For the 0.10.4 release, I worked on upgrading the existing orphan check to take functional dependencies into account. Before we get into what this means we will need some setup/definitions.

Setup/Definitions

The root of a type is the top level constructor, for example the root of Array Int is Array.

Functional dependencies are relationships between type class arguments which encode that some arguments can be determined by sets of other arguments. See here for more information.

A covering set is a minimal configuration of type class arguments which, via functional dependencies determining all other arguments, would allow the selection of an instance. For a given type class with functional dependencies there are potentially many different covering sets.

Problem

For a given constraint, when searching for type class instances, the PureScript compiler looks at the constraint’s supplied arguments. It finds which modules the root types are defined in and searches those, plus the type-class’s module, for suitable instances.

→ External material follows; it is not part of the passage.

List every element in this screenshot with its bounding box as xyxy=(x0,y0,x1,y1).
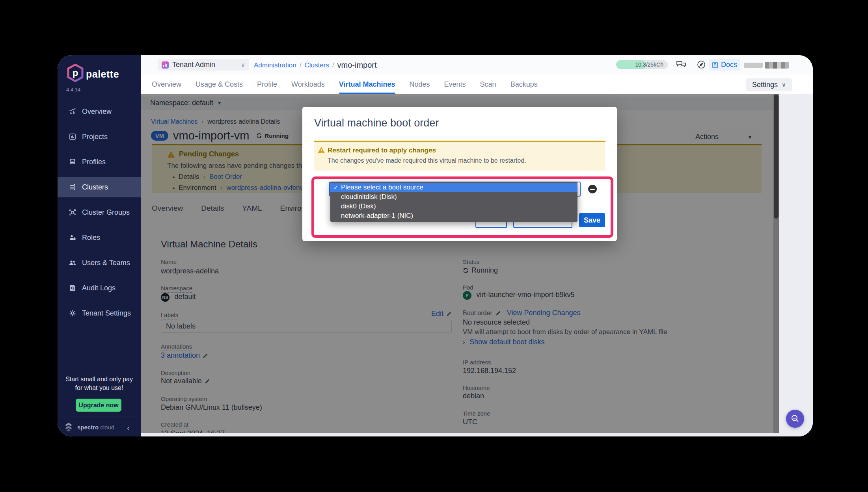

The orphan instance check is about detecting if an instance is defined in a module that the compiler wouldn’t know to look in.

Simple Example

Consider the following type class defined in purescript-newtype (skipping the methods):

class Newtype t a | t -> a

The functional dependency describes that if argument t is known, then selecting an instance will determine a. That is, we only need to know t for instance selection.

As a consequence of this, it means we can only define an instance in either the same module as the type class, or the same module that the type supplied for t is defined in. If the root of a is defined in a module that differs from t or the type class, then we can’t define the instance there - because we don’t necessarily know what a is when instance searching.

The covering sets in this case are: { { t } }

More Interesting Example

For the type class:

class Foo l r o | l r -> o

The covering sets are: { { l, r } }

This functional dependency is describing that we need to know both l and rto find an instance. That is, l and r together determine o.

This means that for an instance to not be an orphan, it must either:

  • be defined with the type class
  • or be defined in either the same module as l, or the same module as r - therefore the root types of l and r don’t have to be defined in the same module

The set of modules we can look in is bigger because there are more arguments we need to know before instance selecting.

More Complicated Example

For this type class:

class Bar l r | l -> r, r -> l

The covering sets here are: { { l }, { r } }

The arguments l and r both determine each other. Thus for instance selection we either need to know a root type for l or a root type for r.

This means that for an instance to not be an orphan, it must either:

  • be defined with the type class - there aren’t restrictions on the modules of l and r
  • or be defined in the both the same module as l and the same module as r - therefore the root types of l and r must be defined in the same module

The set of modules we can look in is smaller because there are different sets of arguments we could use to find an instance.

Conclusion

We could come up with even more complicated relationships of type class arguments and produce multiple covering sets with multiple arguments in each. But the idea is that we intersect the modules for each covering set together (plus the module of the type class) to find the set of modules that the instance is allowed to be defined in.